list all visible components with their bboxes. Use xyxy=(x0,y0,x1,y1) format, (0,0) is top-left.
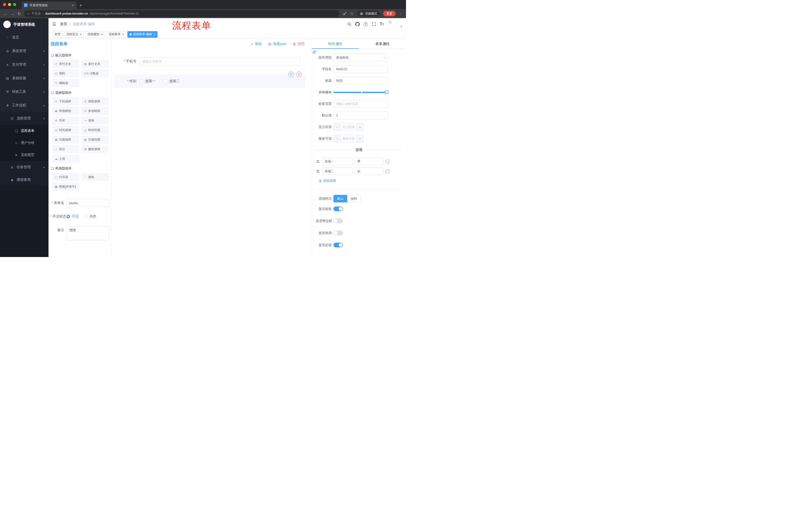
sidebar-item-task-management[interactable]: ⋔ 任务管理 ∨ xyxy=(0,161,49,173)
drag-handle-icon[interactable] xyxy=(316,169,320,173)
palette-item-upload[interactable]: ☁上传 xyxy=(53,155,79,162)
avatar-caret-icon[interactable]: ∨ xyxy=(401,25,402,28)
palette-item-counter[interactable]: 123计数器 xyxy=(82,70,108,77)
avatar[interactable] xyxy=(388,20,397,29)
remove-option-button[interactable]: − xyxy=(385,159,390,164)
github-icon[interactable] xyxy=(355,22,360,26)
palette-item-select[interactable]: ⊙下拉选择 xyxy=(53,98,79,105)
hamburger-icon[interactable]: ☰ xyxy=(52,22,56,27)
tag-process-form-edit[interactable]: 流程表单-编辑 × xyxy=(127,31,157,38)
phone-field-input[interactable] xyxy=(140,57,300,65)
increase-button[interactable]: + xyxy=(356,124,363,131)
option-1-value-input[interactable] xyxy=(355,158,383,165)
form-grid-slider[interactable] xyxy=(334,88,388,96)
copy-widget-button[interactable] xyxy=(288,72,294,77)
slider-handle[interactable] xyxy=(385,90,389,94)
palette-item-table[interactable]: ▩表格[开发中] xyxy=(53,183,79,190)
sidebar-item-payment-management[interactable]: ¥ 支付管理 ∨ xyxy=(0,58,49,72)
min-select-stepper[interactable]: − 至少应选 + xyxy=(334,123,364,131)
palette-item-password[interactable]: ⊡密码 xyxy=(53,70,79,77)
palette-item-date-picker[interactable]: ▦日期选择 xyxy=(53,136,79,143)
palette-item-checkbox-group[interactable]: ☑多选框组 xyxy=(82,107,108,115)
title-input[interactable] xyxy=(334,77,388,84)
browser-menu-icon[interactable]: ⋮ xyxy=(399,11,403,16)
tag-process-form[interactable]: 流程表单 × xyxy=(106,31,126,38)
palette-item-button[interactable]: ☞按钮 xyxy=(82,173,108,181)
sidebar-item-system-management[interactable]: ⚙ 系统管理 ∨ xyxy=(0,44,49,58)
required-toggle[interactable] xyxy=(334,243,343,247)
tag-process-definition[interactable]: 流程定义 × xyxy=(64,31,84,38)
sidebar-item-workflow[interactable]: ❖ 工作流程 ∧ xyxy=(0,99,49,112)
palette-item-single-line-text[interactable]: ▭单行文本 xyxy=(53,60,79,67)
browser-tab[interactable]: 芋道管理系统 × xyxy=(22,1,76,9)
delete-widget-button[interactable] xyxy=(296,72,302,77)
option-2-value-input[interactable] xyxy=(355,167,383,175)
palette-item-rich-editor[interactable]: ✎编辑器 xyxy=(53,79,79,87)
label-width-input[interactable] xyxy=(334,100,388,108)
sidebar-item-process-model[interactable]: ➤ 流程模型 xyxy=(0,149,49,161)
border-toggle[interactable] xyxy=(334,218,343,223)
default-value-input[interactable] xyxy=(334,112,388,119)
clear-button[interactable]: 清空 xyxy=(292,42,304,46)
status-on-radio[interactable]: 开启 xyxy=(66,213,79,220)
sidebar-item-leave-query[interactable]: ☻ 请假查询 xyxy=(0,173,49,186)
style-default-button[interactable]: 默认 xyxy=(334,195,347,202)
drag-handle-icon[interactable] xyxy=(316,159,320,164)
palette-item-row-container[interactable]: ▢行容器 xyxy=(53,173,79,181)
option-2-label-input[interactable] xyxy=(322,167,353,175)
minimize-window-button[interactable] xyxy=(8,3,11,6)
field-link-icon[interactable] xyxy=(312,50,317,54)
min-select-value[interactable]: 至少应选 xyxy=(341,124,356,131)
key-icon[interactable] xyxy=(343,11,347,16)
close-tab-icon[interactable]: × xyxy=(72,3,74,7)
tab-form-props[interactable]: 表单属性 xyxy=(359,39,406,49)
palette-item-switch[interactable]: ⊖开关 xyxy=(53,117,79,124)
field-name-input[interactable] xyxy=(334,65,388,73)
gender-field-widget[interactable]: *性别 选项一 选项二 xyxy=(114,75,305,88)
close-window-button[interactable] xyxy=(3,3,6,6)
sidebar-item-user-group[interactable]: ☺ 用户分组 xyxy=(0,137,49,149)
palette-item-cascader[interactable]: ⋔级联选择 xyxy=(82,98,108,105)
max-select-stepper[interactable]: − 最多可选 + xyxy=(334,135,364,142)
palette-item-time-range-picker[interactable]: ◶时间范围 xyxy=(82,126,108,134)
sidebar-item-infrastructure[interactable]: ▤ 基础设施 ∨ xyxy=(0,72,49,85)
status-off-radio[interactable]: 关闭 xyxy=(84,213,96,220)
bookmark-star-icon[interactable]: ☆ xyxy=(350,11,353,16)
address-bar[interactable]: ⚠ 不安全 | dashboard.yudao.iocoder.cn/bpm/m… xyxy=(24,10,340,17)
sidebar-item-dev-tools[interactable]: ⚒ 研发工具 ∨ xyxy=(0,85,49,99)
form-remark-input[interactable]: 嘿嘿 xyxy=(66,226,109,240)
breadcrumb-home[interactable]: 首页 xyxy=(60,22,67,26)
sidebar-item-process-form[interactable]: ❏ 流程表单 xyxy=(0,125,49,137)
gender-option-1-checkbox[interactable]: 选项一 xyxy=(140,79,155,83)
gender-option-2-checkbox[interactable]: 选项二 xyxy=(164,79,180,83)
palette-item-slider[interactable]: ⊸滑块 xyxy=(82,117,108,124)
tab-component-props[interactable]: 组件属性 xyxy=(312,39,359,49)
component-type-select[interactable]: 多选框组 ∨ xyxy=(334,54,388,61)
palette-item-color-picker[interactable]: ✿颜色选择 xyxy=(82,145,108,153)
canvas-body[interactable]: *手机号 xyxy=(112,49,312,257)
remove-option-button[interactable]: − xyxy=(385,169,390,173)
reload-button[interactable]: ↻ xyxy=(18,12,21,16)
max-select-value[interactable]: 最多可选 xyxy=(341,135,356,142)
sidebar-item-process-management[interactable]: ☰ 流程管理 ∧ xyxy=(0,112,49,125)
close-icon[interactable]: × xyxy=(80,33,82,36)
search-icon[interactable] xyxy=(347,22,351,26)
new-tab-button[interactable]: + xyxy=(79,3,82,8)
form-name-input[interactable] xyxy=(66,199,109,207)
tag-home[interactable]: 首页 xyxy=(52,31,63,38)
view-json-button[interactable]: 查看json xyxy=(268,42,286,46)
tag-process-model[interactable]: 流程模型 × xyxy=(85,31,105,38)
palette-item-date-range-picker[interactable]: ▧日期范围 xyxy=(82,136,108,143)
sidebar-item-home[interactable]: ◔ 首页 xyxy=(0,31,49,44)
palette-item-rate[interactable]: ☆评分 xyxy=(53,145,79,153)
add-option-button[interactable]: ⊕ 添加选项 xyxy=(319,179,402,183)
decrease-button[interactable]: − xyxy=(334,135,341,142)
close-icon[interactable]: × xyxy=(153,33,155,36)
show-label-toggle[interactable] xyxy=(334,207,343,211)
decrease-button[interactable]: − xyxy=(334,124,341,131)
palette-item-textarea[interactable]: ▤多行文本 xyxy=(82,60,108,67)
help-icon[interactable]: ? xyxy=(364,22,368,26)
option-1-label-input[interactable] xyxy=(322,158,353,165)
window-controls[interactable] xyxy=(3,0,18,9)
palette-item-time-picker[interactable]: ◷时间选择 xyxy=(53,126,79,134)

[What to work on]: List the lines of the material in which the word "status" occurs.

[Completed task]:
status-on-radio[interactable]: 开启 xyxy=(66,213,79,220)
status-off-radio[interactable]: 关闭 xyxy=(84,213,96,220)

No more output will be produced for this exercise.